### ASSIGNED TASK
Every line of the listing below from the one with "observation table" up to and including the one with "for the latest news, insider access to" should be retyped exactly, and nothing else; pictures are not part of the copy.
......
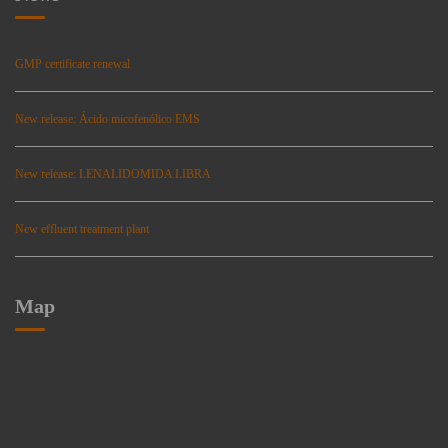
GMP certificate renewal
New release: Ácido micofenólico EMS
New release: LENALIDOMIDA LIBRA
New effluent treatment plant
Map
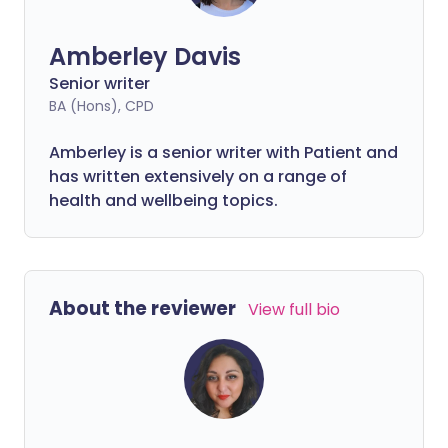
Amberley Davis
Senior writer
BA (Hons), CPD
Amberley is a senior writer with Patient and
has written extensively on a range of
health and wellbeing topics.
About the reviewer
View full bio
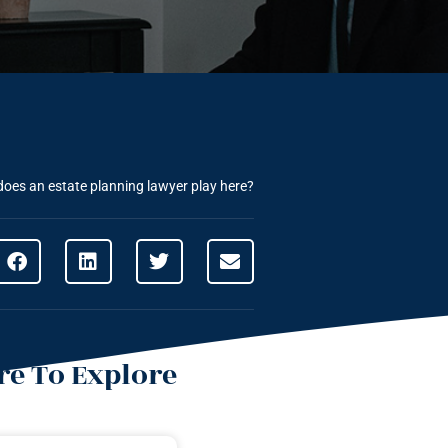
 does an estate planning lawyer play here?
e To Explore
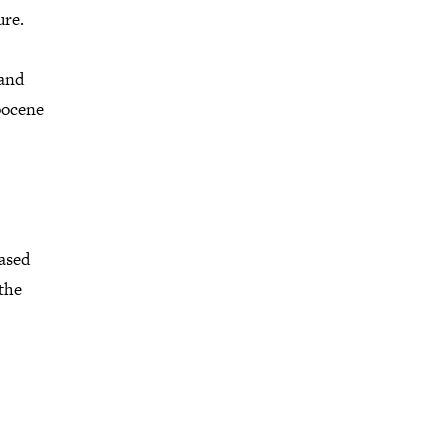
ure.
 and
pocene
based
 the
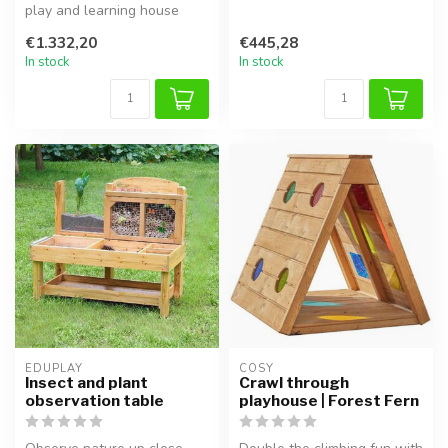
play and learning house
Ideal for sensory play, ...
with benches, colorful
€1.332,20
€445,28
windows,...
In stock
In stock
EDUPLAY
COSY  
Insect and plant
Crawl through
observation table
playhouse | Forest Fern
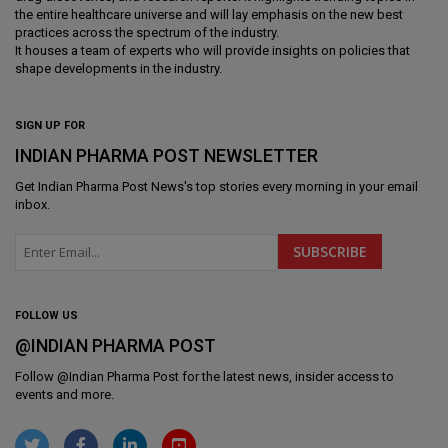
the entire healthcare universe and will lay emphasis on the new best
practices across the spectrum of the industry.
It houses a team of experts who will provide insights on policies that
shape developments in the industry.
SIGN UP FOR
INDIAN PHARMA POST NEWSLETTER
Get
Indian Pharma Post News
's top stories every morning in your email
inbox.
FOLLOW US
@INDIAN PHARMA POST
Follow @
Indian Pharma Post
for the latest news, insider access to
events and more.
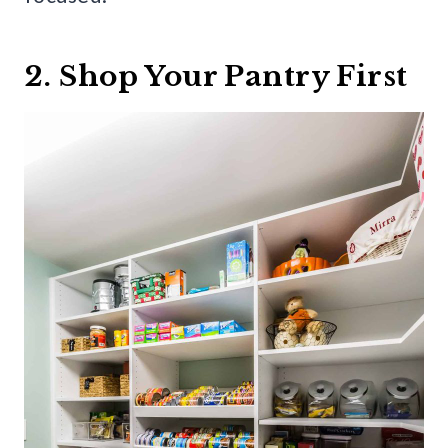
2. Shop Your Pantry First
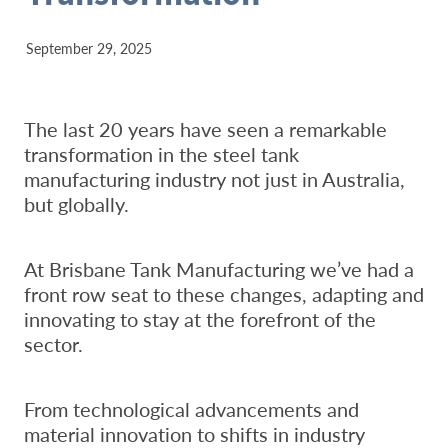
September 29, 2025
The last 20 years have seen a remarkable
transformation in the steel tank
manufacturing industry not just in Australia,
but globally.
At Brisbane Tank Manufacturing we’ve had a
front row seat to these changes, adapting and
innovating to stay at the forefront of the
sector.
From technological advancements and
material innovation to shifts in industry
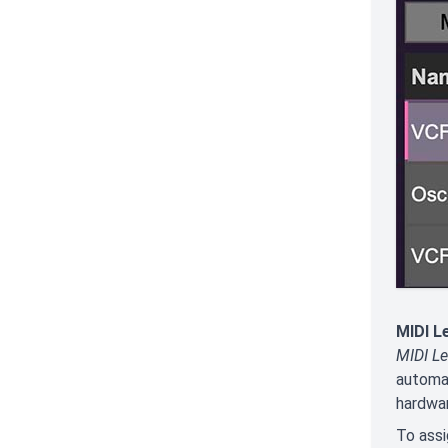
MIDI L
MIDI Le
automat
hardwar
To assi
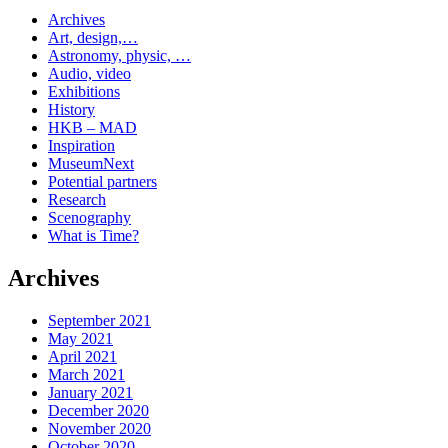
Archives
Art, design,…
Astronomy, physic, …
Audio, video
Exhibitions
History
HKB – MAD
Inspiration
MuseumNext
Potential partners
Research
Scenography
What is Time?
Archives
September 2021
May 2021
April 2021
March 2021
January 2021
December 2020
November 2020
October 2020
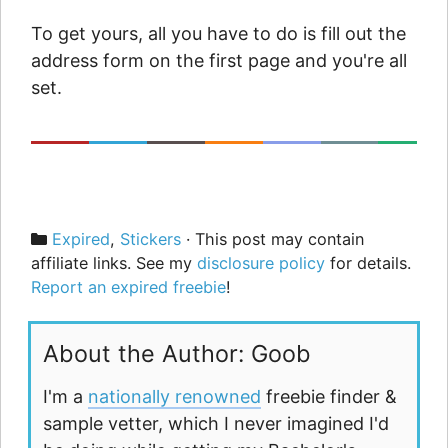
To get yours, all you have to do is fill out the
address form on the first page and you're all
set.
Categories
Expired
,
Stickers
· This post may contain
affiliate links. See my
disclosure policy
for details.
Report an expired freebie
!
About the Author: Goob
I'm a
nationally renowned
freebie finder &
sample vetter, which I never imagined I'd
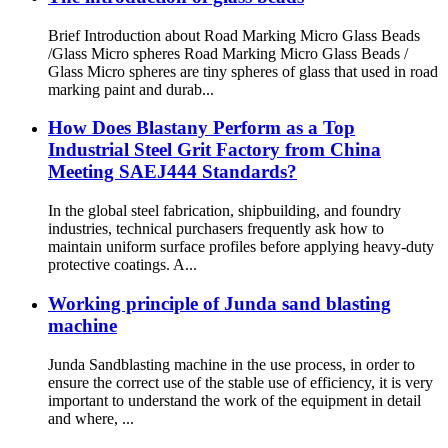
Brief Introduction about Road Marking Micro Glass Beads
/Glass Micro spheres Road Marking Micro Glass Beads /
Glass Micro spheres are tiny spheres of glass that used in road
marking paint and durab...
How Does Blastany Perform as a Top
Industrial Steel Grit Factory from China
Meeting SAEJ444 Standards?
In the global steel fabrication, shipbuilding, and foundry
industries, technical purchasers frequently ask how to
maintain uniform surface profiles before applying heavy-duty
protective coatings. A...
Working principle of Junda sand blasting
machine
Junda Sandblasting machine in the use process, in order to
ensure the correct use of the stable use of efficiency, it is very
important to understand the work of the equipment in detail
and where, ...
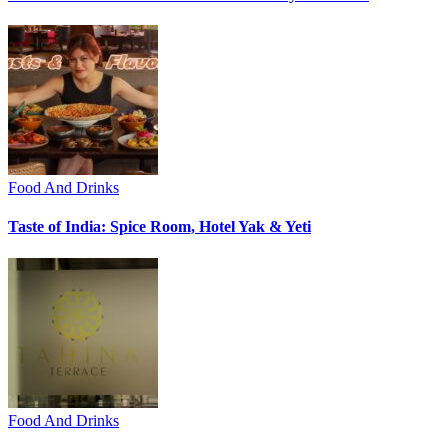
Food And Drinks
Taste of India: Spice Room, Hotel Yak & Yeti
Food And Drinks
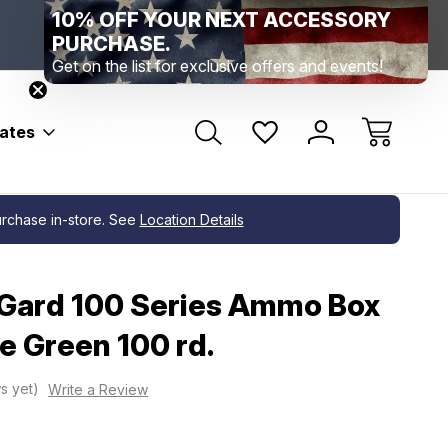
Range Location – Elizabethtown, PA
Free Shippin
Range Member Access
Help
bates
purchase in-store. See
Location Details
ard 100 Series Ammo Box
e Green 100 rd.
s yet)
Write a Review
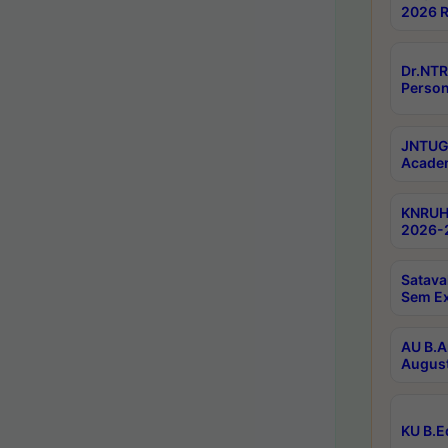
2026 R
Dr.NTR
Person
JNTUGV
Academ
KNRUHS
2026-2
Satava
Sem E
AU B.A
August
KU B.E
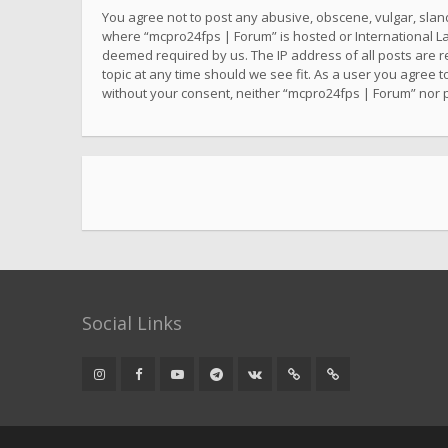
You agree not to post any abusive, obscene, vulgar, sland
where “mcpro24fps | Forum” is hosted or International La
deemed required by us. The IP address of all posts are r
topic at any time should we see fit. As a user you agree t
without your consent, neither “mcpro24fps | Forum” nor 
Social Links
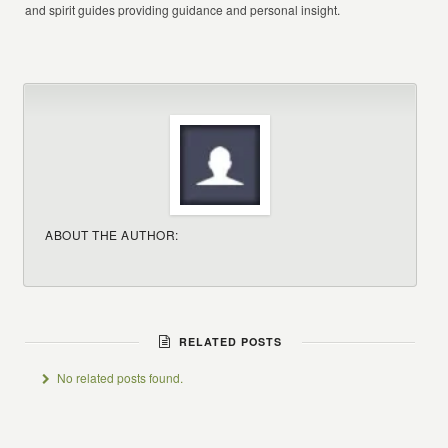
and spirit guides providing guidance and personal insight.
ABOUT THE AUTHOR:
RELATED POSTS
No related posts found.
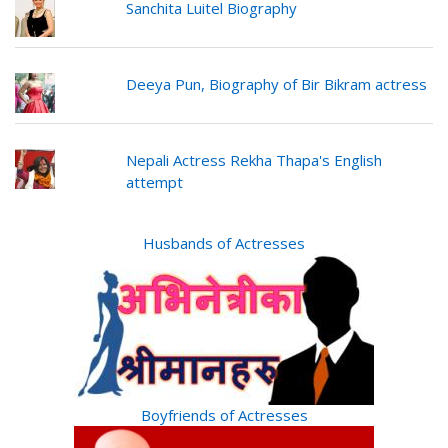
Sanchita Luitel Biography
Deeya Pun, Biography of Bir Bikram actress
Nepali Actress Rekha Thapa's English
attempt
Husbands of Actresses
Boyfriends of Actresses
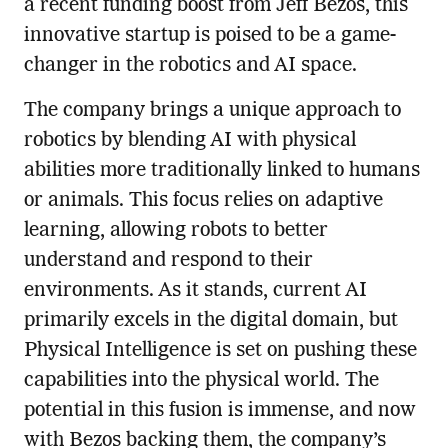
a recent funding boost from Jeff Bezos, this
innovative startup is poised to be a game-
changer in the robotics and AI space.
The company brings a unique approach to
robotics by blending AI with physical
abilities more traditionally linked to humans
or animals. This focus relies on adaptive
learning, allowing robots to better
understand and respond to their
environments. As it stands, current AI
primarily excels in the digital domain, but
Physical Intelligence is set on pushing these
capabilities into the physical world. The
potential in this fusion is immense, and now
with Bezos backing them, the company’s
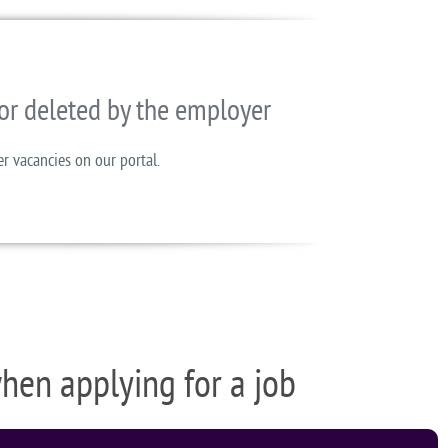
or deleted by the employer
er vacancies on our portal.
when applying for a job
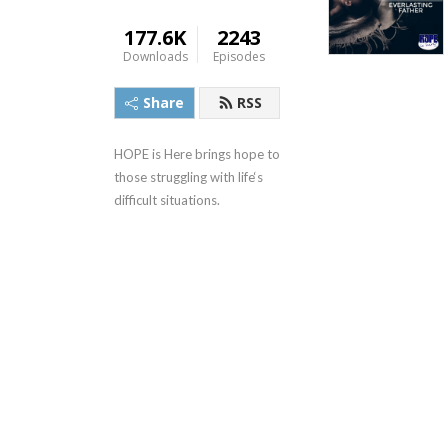
177.6K
2243
Downloads
Episodes
Share
RSS
HOPE is Here brings hope to 
those struggling with life‘s 
difficult situations.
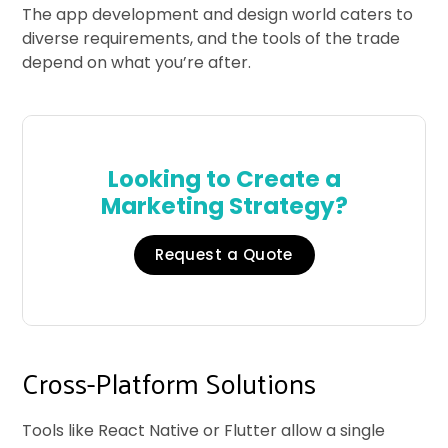
The app development and design world caters to
diverse requirements, and the tools of the trade
depend on what you’re after.
Looking to Create a
Marketing Strategy?
Request a Quote
Cross-Platform Solutions
Tools like React Native or Flutter allow a single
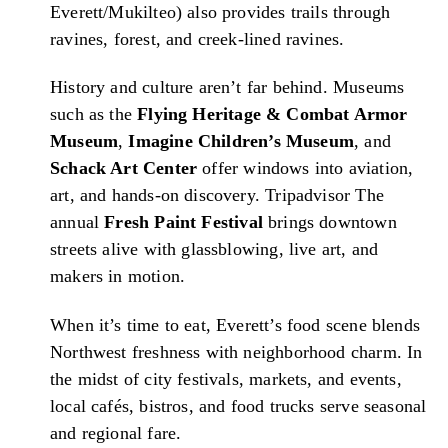
Everett/Mukilteo) also provides trails through
ravines, forest, and creek-lined ravines.
History and culture aren’t far behind. Museums
such as the
Flying Heritage & Combat Armor
Museum
,
Imagine Children’s Museum
, and
Schack Art Center
offer windows into aviation,
art, and hands-on discovery.
Tripadvisor
The
annual
Fresh Paint Festival
brings downtown
streets alive with glassblowing, live art, and
makers in motion.
When it’s time to eat, Everett’s food scene blends
Northwest freshness with neighborhood charm. In
the midst of city festivals, markets, and events,
local cafés, bistros, and food trucks serve seasonal
and regional fare.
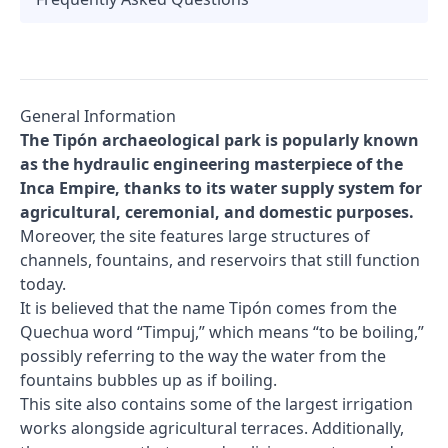
General Information
The Tipón archaeological park is popularly known
as the hydraulic engineering masterpiece of the
Inca Empire, thanks to its water supply system for
agricultural, ceremonial, and domestic purposes.
Moreover, the site features large structures of
channels, fountains, and reservoirs that still function
today.
It is believed that the name Tipón comes from the
Quechua word “Timpuj,” which means “to be boiling,”
possibly referring to the way the water from the
fountains bubbles up as if boiling.
This site also contains some of the largest irrigation
works alongside agricultural terraces. Additionally,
......
### RESPONSE AREA
observation table
playhouse | Forest Fern
the entire healthcare universe and will lay emphasis on the new best
practices across the spectrum of the industry.
It houses a team of experts who will provide insights on policies that
shape developments in the industry.
SIGN UP FOR
INDIAN PHARMA POST NEWSLETTER
Get
Indian Pharma Post News
's top stories every morning in your email
inbox.
FOLLOW US
@INDIAN PHARMA POST
Follow @
Indian Pharma Post
for the latest news, insider access to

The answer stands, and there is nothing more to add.